Dr. Nshimirimana first recalled that malnutrition is the disproportion between food intake and the nutritional needs of the body, resulting in an imbalance or physical and physiological alteration of the body. This alteration is noticeable by the lack of strength to work, the development of certain deficiency diseases such as Kwashiorkor, marasmus, anemia, or metabolic diseases, such as diabetes, gout and other diseases.
She pointed out that there are two types of malnutrition, namely acute malnutrition, which is a state of edema in children, which occurs quickly following a temporary food deficiency or a succession of episodes of illness, during which the child fails to recover his health.
There is also chronic malnutrition which is a delay in the development of the child, in particular a delay in growth in height. This form of malnutrition comes on slowly and often goes unnoticed.

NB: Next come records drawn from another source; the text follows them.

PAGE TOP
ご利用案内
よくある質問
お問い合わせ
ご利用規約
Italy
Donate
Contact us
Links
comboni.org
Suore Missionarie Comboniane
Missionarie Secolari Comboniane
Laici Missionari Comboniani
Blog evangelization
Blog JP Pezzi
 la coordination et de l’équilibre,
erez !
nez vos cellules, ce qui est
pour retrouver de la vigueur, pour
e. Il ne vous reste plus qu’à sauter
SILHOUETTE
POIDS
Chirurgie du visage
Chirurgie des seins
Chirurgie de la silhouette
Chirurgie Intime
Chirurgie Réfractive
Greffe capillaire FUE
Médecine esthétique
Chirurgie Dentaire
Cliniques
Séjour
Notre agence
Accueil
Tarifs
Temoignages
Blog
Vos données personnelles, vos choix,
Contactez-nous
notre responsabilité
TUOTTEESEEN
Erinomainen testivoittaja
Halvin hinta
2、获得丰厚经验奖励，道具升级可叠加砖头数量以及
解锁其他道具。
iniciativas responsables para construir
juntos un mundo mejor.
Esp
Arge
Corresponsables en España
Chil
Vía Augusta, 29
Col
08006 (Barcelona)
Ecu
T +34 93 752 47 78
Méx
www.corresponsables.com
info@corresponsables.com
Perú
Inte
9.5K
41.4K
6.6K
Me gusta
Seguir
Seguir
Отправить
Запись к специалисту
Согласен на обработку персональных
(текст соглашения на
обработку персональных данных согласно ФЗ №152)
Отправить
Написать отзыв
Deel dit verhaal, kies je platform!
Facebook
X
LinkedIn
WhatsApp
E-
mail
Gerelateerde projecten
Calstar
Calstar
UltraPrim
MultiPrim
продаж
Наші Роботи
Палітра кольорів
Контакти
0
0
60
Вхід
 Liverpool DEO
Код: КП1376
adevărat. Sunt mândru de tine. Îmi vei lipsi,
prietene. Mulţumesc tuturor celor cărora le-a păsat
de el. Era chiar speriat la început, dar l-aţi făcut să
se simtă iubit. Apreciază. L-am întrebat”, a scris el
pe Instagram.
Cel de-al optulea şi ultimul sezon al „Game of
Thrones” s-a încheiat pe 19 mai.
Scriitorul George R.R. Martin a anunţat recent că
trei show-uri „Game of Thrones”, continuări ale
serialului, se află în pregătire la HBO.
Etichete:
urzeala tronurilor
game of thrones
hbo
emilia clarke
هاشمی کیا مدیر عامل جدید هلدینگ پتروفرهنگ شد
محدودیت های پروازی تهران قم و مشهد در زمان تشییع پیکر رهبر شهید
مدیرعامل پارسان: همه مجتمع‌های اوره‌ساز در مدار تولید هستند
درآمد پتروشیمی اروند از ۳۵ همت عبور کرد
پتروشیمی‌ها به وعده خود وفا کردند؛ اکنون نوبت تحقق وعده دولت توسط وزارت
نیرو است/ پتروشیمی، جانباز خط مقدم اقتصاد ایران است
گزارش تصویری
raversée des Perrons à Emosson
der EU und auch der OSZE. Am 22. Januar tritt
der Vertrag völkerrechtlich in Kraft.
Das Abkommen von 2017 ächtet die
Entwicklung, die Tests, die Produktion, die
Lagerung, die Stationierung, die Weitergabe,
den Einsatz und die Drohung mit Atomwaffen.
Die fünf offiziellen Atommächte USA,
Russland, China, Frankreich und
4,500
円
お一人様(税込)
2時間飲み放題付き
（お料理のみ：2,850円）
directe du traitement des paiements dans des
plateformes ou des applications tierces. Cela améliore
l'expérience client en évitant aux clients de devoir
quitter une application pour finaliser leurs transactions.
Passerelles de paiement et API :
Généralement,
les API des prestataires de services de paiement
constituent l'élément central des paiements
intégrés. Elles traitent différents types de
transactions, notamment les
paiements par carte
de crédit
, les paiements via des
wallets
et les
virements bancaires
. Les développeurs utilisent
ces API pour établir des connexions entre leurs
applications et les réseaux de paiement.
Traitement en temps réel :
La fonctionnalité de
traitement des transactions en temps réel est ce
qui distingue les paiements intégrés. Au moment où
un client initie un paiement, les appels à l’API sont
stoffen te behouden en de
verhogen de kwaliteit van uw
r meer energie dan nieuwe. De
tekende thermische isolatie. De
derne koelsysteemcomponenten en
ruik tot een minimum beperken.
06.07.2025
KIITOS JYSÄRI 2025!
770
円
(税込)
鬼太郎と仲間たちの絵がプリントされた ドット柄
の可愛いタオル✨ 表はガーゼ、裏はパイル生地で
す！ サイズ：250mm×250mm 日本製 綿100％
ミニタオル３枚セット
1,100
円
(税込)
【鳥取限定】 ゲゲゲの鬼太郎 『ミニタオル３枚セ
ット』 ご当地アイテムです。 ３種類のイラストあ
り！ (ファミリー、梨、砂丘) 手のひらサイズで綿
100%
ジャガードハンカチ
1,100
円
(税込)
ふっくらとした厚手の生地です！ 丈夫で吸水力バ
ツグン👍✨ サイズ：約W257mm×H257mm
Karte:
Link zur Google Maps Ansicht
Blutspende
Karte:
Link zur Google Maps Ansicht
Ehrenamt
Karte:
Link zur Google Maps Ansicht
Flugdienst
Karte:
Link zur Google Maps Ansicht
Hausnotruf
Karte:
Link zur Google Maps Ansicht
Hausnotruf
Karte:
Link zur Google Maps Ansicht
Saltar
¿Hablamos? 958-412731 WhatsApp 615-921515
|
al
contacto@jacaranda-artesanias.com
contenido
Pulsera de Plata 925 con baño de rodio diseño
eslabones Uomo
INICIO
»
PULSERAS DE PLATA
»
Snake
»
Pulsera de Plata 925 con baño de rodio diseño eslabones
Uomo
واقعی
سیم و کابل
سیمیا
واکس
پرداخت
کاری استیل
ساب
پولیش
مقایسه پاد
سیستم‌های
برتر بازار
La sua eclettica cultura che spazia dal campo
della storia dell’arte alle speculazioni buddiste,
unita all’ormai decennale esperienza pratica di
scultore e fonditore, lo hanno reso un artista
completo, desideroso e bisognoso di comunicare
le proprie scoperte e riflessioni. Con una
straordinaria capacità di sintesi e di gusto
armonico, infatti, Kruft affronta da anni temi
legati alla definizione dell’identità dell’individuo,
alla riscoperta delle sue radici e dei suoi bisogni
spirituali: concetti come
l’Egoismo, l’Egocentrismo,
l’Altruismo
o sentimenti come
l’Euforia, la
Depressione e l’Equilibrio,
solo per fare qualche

That health professional insisted on the period of the first 1000 days of life, i.e., the 9 months of pregnancy, that is, 270 days, and at birth up to 23 months or 2 years, i.e., 728 days, as a period of opportunity, where it is necessary to adopt a balanced diet for the pregnant woman because a malnourished pregnant woman has a greater risk of having a malnourished child. Then, from birth until 6 months, she advised Burundian women to practice exclusive breastfeeding, which consists of giving only breast milk to the child up to 6 months, without giving him any other food, nor even water, except for a medicine prescribed by the nursing staff.
After 6 months up to 2 years, women are invited to give their children a complementary diet, fortified, rich in vitamins B, D, iodine, iron, i.e., eating a balanced and varied diet with a good intake of fruits and vegetables, and continue breastfeeding until the age of 2 years and beyond.
She said good nutrition during the first 1,000 days of life is essential for a child’s brain development, motor and intellectual capacity, socio-emotional competence, physical growth and development.
The major role of food during this period is partly explained by the fact that a lot of energy is needed to sustain the intense brain activity of the first 1000 days of life. A large amount of the food ingested by the infant would be used for that purpose. For this reason, an insufficient food intake, both in terms of quantity and nutritional quality, will cause stunted growth in the future child.
As a result, malnourished children are more likely to die, get sick or have poor school performance, she said. People who suffered from malnutrition in childhood are more likely to be short in adulthood and to be less productive at work. Malnutrition also has economic consequences, in that it reduces the gross domestic product by 2 to 3%, following the lowering of productivity. “Malnourished children as adults earn 10-17% less than those well-nourished in childhood”.